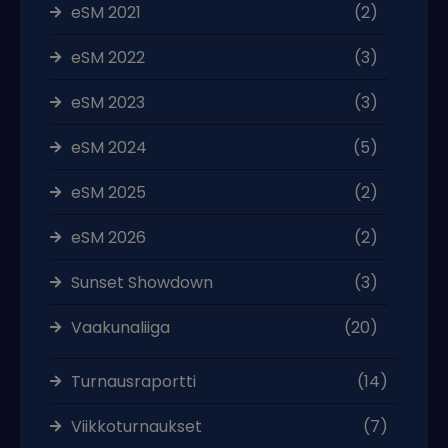
eSM 2021
(2)
eSM 2022
(3)
eSM 2023
(3)
eSM 2024
(5)
eSM 2025
(2)
eSM 2026
(2)
Sunset Showdown
(3)
Vaakunaliiga
(20)
Turnausraportti
(14)
Viikkoturnaukset
(7)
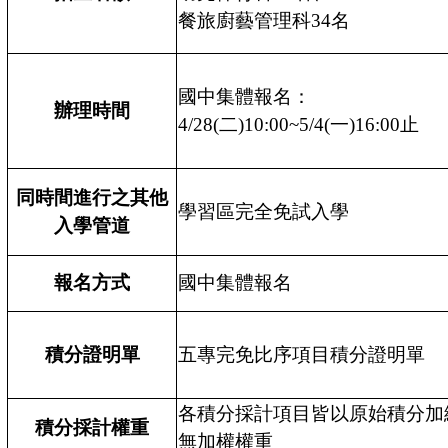
餐旅廚藝管理科34名
國中集體報名：
辦理時間
4/28(二)10:00~5/4(一)16:00止
同時間進行之其他
學習區完全免試入學
入學管道
報名方式
國中集體報名
積分證明單
五專完免比序項目積分證明單
各積分採計項目皆以原始積分加
積分採計權重
無加權權重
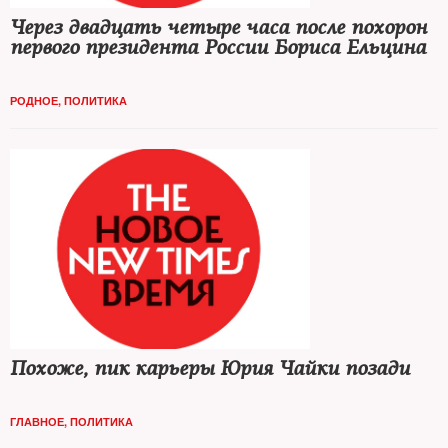
Через двадцать четыре часа после похорон
первого президента России Бориса Ельцина
РОДНОЕ
,
ПОЛИТИКА
Похоже, пик карьеры Юрия Чайки позади
ГЛАВНОЕ
,
ПОЛИТИКА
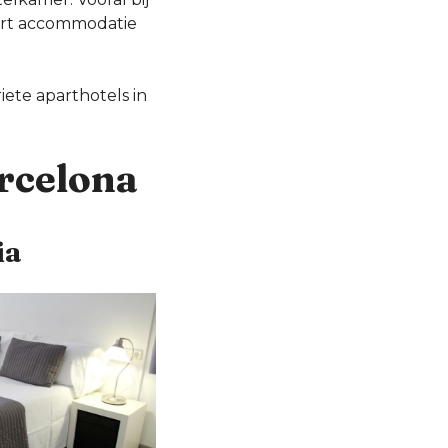
oort accommodatie
iete aparthotels in
arcelona
ia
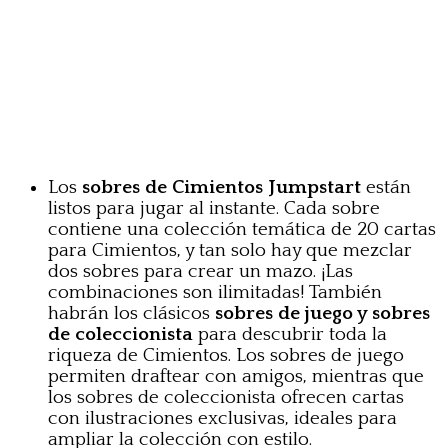
Los
sobres de Cimientos Jumpstart
están
listos para jugar al instante. Cada sobre
contiene una colección temática de 20 cartas
para Cimientos, y tan solo hay que mezclar
dos sobres para crear un mazo. ¡Las
combinaciones son ilimitadas! También
habrán los clásicos
sobres de juego y sobres
de coleccionista
para descubrir toda la
riqueza de Cimientos. Los sobres de juego
permiten draftear con amigos, mientras que
los sobres de coleccionista ofrecen cartas
con ilustraciones exclusivas, ideales para
ampliar la colección con estilo.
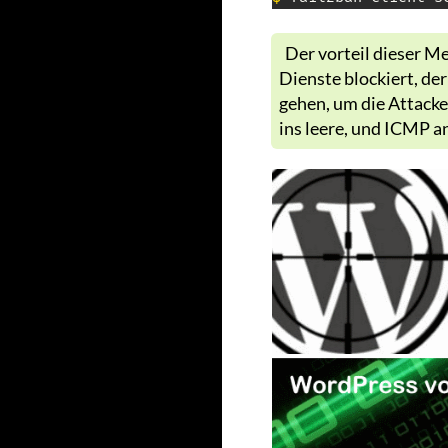
Der vorteil dieser Met
Dienste blockiert, de
gehen, um die Attacke
ins leere, und ICMP a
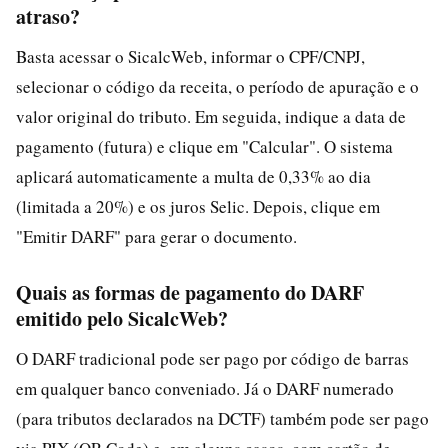
atraso?
Basta acessar o SicalcWeb, informar o CPF/CNPJ,
selecionar o código da receita, o período de apuração e o
valor original do tributo. Em seguida, indique a data de
pagamento (futura) e clique em "Calcular". O sistema
aplicará automaticamente a multa de 0,33% ao dia
(limitada a 20%) e os juros Selic. Depois, clique em
"Emitir DARF" para gerar o documento.
Quais as formas de pagamento do DARF
emitido pelo SicalcWeb?
O DARF tradicional pode ser pago por código de barras
em qualquer banco conveniado. Já o DARF numerado
(para tributos declarados na DCTF) também pode ser pago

» **Task directions**: Collect the lines of the records that include the string "SicalcWeb".

» **Response area**:
Basta acessar o SicalcWeb, informar o CPF/CNPJ,
emitido pelo SicalcWeb?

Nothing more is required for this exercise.